### YOUR OBJECTIVE
Give again the entries below exactly, beginning at the first line and ending at the line with "Screenshot is 1567x2380.".

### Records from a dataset
= Beginning of Section =

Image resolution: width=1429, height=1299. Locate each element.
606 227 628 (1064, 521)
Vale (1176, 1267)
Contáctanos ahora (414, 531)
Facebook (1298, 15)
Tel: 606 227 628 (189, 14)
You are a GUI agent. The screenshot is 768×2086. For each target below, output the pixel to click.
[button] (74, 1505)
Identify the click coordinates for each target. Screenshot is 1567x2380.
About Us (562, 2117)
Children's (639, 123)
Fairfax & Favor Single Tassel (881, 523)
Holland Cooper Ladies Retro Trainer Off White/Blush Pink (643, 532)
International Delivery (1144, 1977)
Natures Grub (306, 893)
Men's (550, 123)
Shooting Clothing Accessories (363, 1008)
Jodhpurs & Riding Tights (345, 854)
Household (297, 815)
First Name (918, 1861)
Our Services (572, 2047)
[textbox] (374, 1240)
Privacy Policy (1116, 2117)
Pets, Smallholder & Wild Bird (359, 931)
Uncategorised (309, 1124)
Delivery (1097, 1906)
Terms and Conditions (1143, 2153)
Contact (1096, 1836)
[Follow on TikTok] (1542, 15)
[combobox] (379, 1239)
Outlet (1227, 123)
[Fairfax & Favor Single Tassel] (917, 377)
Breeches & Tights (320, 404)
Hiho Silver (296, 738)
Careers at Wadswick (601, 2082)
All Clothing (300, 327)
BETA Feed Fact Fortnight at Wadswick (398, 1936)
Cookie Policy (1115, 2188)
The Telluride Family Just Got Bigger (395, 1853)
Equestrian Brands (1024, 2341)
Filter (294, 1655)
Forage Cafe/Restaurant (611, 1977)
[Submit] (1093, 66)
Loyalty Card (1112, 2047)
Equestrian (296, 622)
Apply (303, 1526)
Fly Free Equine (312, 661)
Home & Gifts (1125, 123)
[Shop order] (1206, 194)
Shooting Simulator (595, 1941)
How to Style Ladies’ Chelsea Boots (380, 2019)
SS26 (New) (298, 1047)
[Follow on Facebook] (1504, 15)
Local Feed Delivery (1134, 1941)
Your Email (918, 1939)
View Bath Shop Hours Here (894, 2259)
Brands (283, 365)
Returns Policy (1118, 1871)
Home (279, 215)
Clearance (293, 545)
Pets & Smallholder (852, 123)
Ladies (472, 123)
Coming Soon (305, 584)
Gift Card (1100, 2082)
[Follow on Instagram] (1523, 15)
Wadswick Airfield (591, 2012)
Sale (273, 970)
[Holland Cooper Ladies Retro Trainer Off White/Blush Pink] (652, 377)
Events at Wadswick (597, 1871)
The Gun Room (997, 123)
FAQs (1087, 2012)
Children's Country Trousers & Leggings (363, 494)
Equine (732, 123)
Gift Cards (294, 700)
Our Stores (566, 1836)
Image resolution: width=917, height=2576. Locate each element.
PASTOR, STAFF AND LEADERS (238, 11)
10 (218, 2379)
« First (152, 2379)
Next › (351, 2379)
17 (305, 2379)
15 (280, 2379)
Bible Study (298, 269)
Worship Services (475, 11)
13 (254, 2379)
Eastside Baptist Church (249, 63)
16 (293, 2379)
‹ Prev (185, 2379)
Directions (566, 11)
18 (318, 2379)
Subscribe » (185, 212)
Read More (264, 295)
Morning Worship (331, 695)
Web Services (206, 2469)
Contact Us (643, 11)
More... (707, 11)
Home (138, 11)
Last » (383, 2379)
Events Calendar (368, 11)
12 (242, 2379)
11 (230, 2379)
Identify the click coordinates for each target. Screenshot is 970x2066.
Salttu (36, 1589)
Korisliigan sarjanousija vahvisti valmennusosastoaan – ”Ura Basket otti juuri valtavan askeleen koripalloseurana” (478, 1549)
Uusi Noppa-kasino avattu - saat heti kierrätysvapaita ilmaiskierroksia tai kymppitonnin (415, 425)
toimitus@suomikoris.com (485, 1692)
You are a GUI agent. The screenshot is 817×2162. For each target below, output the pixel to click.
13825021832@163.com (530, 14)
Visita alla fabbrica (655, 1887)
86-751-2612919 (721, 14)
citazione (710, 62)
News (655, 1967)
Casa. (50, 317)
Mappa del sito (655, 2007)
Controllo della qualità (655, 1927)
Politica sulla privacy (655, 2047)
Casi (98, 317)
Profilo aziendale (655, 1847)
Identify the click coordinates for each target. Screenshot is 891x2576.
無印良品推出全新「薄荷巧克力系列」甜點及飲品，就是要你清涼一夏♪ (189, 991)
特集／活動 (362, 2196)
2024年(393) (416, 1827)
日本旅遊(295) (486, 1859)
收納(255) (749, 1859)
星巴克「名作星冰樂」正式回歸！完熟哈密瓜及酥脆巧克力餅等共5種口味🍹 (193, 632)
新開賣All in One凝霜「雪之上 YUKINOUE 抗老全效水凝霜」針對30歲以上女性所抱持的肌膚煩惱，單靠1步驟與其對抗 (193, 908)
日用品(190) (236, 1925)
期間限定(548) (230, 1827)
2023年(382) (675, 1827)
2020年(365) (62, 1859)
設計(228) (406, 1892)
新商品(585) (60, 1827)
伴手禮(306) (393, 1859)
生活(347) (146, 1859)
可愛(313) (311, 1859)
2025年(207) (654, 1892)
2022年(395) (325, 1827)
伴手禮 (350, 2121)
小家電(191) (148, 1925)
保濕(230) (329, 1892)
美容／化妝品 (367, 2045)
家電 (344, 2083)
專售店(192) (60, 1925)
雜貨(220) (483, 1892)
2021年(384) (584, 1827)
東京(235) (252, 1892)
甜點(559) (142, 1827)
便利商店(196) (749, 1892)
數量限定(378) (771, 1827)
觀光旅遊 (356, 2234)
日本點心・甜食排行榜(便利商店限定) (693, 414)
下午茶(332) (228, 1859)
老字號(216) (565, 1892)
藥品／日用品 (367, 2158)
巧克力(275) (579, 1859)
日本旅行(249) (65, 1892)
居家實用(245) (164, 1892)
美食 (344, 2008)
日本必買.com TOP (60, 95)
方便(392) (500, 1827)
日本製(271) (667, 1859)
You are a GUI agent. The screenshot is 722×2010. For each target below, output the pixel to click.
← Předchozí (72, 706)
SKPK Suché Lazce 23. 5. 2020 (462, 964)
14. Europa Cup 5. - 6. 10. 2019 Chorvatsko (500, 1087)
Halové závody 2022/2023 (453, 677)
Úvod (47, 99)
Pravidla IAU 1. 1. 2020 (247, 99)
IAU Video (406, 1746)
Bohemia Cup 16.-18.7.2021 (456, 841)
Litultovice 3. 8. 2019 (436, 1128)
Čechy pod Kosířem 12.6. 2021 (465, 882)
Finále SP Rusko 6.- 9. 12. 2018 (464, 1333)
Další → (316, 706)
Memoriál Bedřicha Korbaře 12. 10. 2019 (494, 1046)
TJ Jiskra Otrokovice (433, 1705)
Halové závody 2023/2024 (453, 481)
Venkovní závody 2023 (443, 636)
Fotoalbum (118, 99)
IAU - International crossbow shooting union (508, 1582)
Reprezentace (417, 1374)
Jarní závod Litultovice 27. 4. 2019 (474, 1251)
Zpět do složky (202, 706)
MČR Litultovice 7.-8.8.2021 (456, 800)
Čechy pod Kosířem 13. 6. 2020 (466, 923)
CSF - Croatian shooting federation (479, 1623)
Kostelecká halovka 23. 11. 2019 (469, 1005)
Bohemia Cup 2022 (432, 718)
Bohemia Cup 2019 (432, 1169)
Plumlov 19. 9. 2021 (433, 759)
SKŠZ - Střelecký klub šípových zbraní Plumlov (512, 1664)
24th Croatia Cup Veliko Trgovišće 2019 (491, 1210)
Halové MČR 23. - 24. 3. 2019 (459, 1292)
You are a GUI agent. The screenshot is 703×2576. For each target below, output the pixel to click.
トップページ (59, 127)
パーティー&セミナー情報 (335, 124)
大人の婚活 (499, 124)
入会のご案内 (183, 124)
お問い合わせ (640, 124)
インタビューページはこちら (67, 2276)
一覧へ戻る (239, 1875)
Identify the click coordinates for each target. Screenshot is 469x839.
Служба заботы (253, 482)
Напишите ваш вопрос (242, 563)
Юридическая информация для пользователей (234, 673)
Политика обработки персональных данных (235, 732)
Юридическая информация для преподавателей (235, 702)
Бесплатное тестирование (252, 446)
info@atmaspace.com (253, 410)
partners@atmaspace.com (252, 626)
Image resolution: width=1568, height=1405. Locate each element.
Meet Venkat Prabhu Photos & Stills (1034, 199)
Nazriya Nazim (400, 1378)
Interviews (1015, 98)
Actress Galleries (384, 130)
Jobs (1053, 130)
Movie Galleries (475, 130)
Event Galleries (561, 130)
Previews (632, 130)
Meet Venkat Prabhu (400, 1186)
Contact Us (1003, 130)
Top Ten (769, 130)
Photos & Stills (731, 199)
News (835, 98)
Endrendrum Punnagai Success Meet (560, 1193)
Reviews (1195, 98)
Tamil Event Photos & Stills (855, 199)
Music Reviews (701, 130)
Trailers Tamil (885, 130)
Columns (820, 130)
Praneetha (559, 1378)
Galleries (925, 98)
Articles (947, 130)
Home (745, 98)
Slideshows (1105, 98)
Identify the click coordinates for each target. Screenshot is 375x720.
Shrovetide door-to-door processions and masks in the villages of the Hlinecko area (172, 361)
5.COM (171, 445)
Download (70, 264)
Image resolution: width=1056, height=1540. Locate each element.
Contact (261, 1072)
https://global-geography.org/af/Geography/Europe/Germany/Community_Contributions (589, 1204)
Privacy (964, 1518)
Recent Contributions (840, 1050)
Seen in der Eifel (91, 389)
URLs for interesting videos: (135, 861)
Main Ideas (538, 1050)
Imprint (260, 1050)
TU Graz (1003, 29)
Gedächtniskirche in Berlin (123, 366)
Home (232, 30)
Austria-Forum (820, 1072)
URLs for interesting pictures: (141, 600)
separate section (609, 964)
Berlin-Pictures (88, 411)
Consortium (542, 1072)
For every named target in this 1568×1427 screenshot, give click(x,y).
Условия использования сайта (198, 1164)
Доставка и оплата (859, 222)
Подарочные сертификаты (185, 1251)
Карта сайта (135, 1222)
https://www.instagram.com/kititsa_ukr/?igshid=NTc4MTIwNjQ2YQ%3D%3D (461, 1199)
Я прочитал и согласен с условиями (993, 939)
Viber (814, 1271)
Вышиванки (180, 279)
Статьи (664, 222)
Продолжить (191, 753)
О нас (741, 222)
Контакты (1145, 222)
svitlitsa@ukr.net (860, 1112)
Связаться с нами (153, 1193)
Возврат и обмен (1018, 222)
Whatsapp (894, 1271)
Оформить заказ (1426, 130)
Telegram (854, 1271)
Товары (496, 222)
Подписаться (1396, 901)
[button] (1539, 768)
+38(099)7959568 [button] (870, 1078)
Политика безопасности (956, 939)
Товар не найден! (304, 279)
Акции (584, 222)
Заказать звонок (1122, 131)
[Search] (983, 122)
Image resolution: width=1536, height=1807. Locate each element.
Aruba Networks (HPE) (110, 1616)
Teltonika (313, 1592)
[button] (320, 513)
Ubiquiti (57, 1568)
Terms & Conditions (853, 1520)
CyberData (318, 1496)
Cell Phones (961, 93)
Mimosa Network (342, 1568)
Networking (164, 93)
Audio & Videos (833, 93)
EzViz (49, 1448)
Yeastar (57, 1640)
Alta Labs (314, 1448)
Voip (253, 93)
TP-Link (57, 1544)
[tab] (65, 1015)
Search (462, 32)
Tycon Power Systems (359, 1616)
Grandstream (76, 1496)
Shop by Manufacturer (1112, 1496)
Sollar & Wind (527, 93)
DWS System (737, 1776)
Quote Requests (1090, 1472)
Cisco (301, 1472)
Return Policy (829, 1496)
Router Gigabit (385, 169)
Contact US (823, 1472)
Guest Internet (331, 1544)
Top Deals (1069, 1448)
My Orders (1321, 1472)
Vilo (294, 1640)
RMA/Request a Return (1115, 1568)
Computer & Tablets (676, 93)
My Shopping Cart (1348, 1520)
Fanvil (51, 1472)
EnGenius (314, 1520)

= End of Section =

### EXERCISE RESPONSE
Image resolution: width=1429, height=1299. Locate each element.
606 227 628 (1064, 521)
Vale (1176, 1267)
Contáctanos ahora (414, 531)
Facebook (1298, 15)
Tel: 606 227 628 (189, 14)
You are a GUI agent. The screenshot is 768×2086. For each target below, output the pixel to click.
[button] (74, 1505)
Identify the click coordinates for each target. Screenshot is 1567x2380.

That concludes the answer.